An estimated 337 people in the UK have inherited retinal disease. Mutations in both copies of the RPE65 gene are estimated to affect about one in 200,000 people.

Dr David Rind, of the US Institute for Clinical and Economic Review, says: “While the evidence is clear the therapy improves vision for patients over several years, the long-term duration of this benefit remains unknown. Assuming a ten to twenty-year benefit period, at list price the treatment does not meet standard cost-effectiveness thresholds.”

5 Bionic eye

A five-year study of a bionic eye tested by five patients with little or no sight marks a big step forward in eye health research, according to preliminary reports.

But the researchers stress they are a long way from achieving full vision for their research subjects.
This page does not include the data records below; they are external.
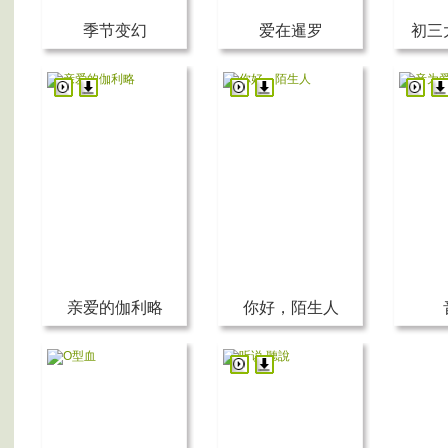
季节变幻
爱在暹罗
初三
亲爱的伽利略
你好，陌生人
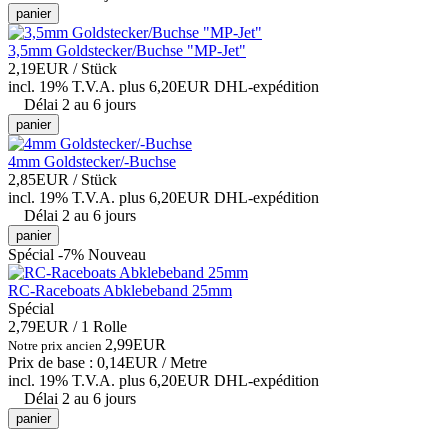
panier
3,5mm Goldstecker/Buchse "MP-Jet"
2,19EUR
/ Stück
incl. 19% T.V.A.
plus 6,20EUR DHL-
expédition
Délai 2 au 6 jours
panier
4mm Goldstecker/-Buchse
2,85EUR
/ Stück
incl. 19% T.V.A.
plus 6,20EUR DHL-
expédition
Délai 2 au 6 jours
panier
Spécial -7%
Nouveau
RC-Raceboats Abklebeband 25mm
Spécial
2,79EUR
/ 1 Rolle
2,99EUR
Notre prix ancien
Prix de base : 0,14EUR /
Metre
incl. 19% T.V.A.
plus 6,20EUR DHL-
expédition
Délai 2 au 6 jours
panier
For example, a patient may be able to see an object without knowing if it is a mug or a baseball.

William Bossing, assistant professor of neurosurgery at Baylor College of Medicine, in Houston, Texas, says the research was designed to enhance optimal interface between the Orion bionic eye and the brain to enable the research participants to see forms and shapes.

Surgically implanted in the brain, the Orion includes a camera mounted on a pair of image-capturing eyeglasses. It delivers patterns of stimulation directly to the visual part of the brain; in other words, it can bypass broken optical nerves.

Daniel Yoshor, Baylor professor of neurosurgery, explains: When you think of vision, you think of the eyes, but most of the work is being done in the brain. Impulses of light projected on to the retina are converted into neural signals that are transmitted along the optic nerve to parts of the brain.”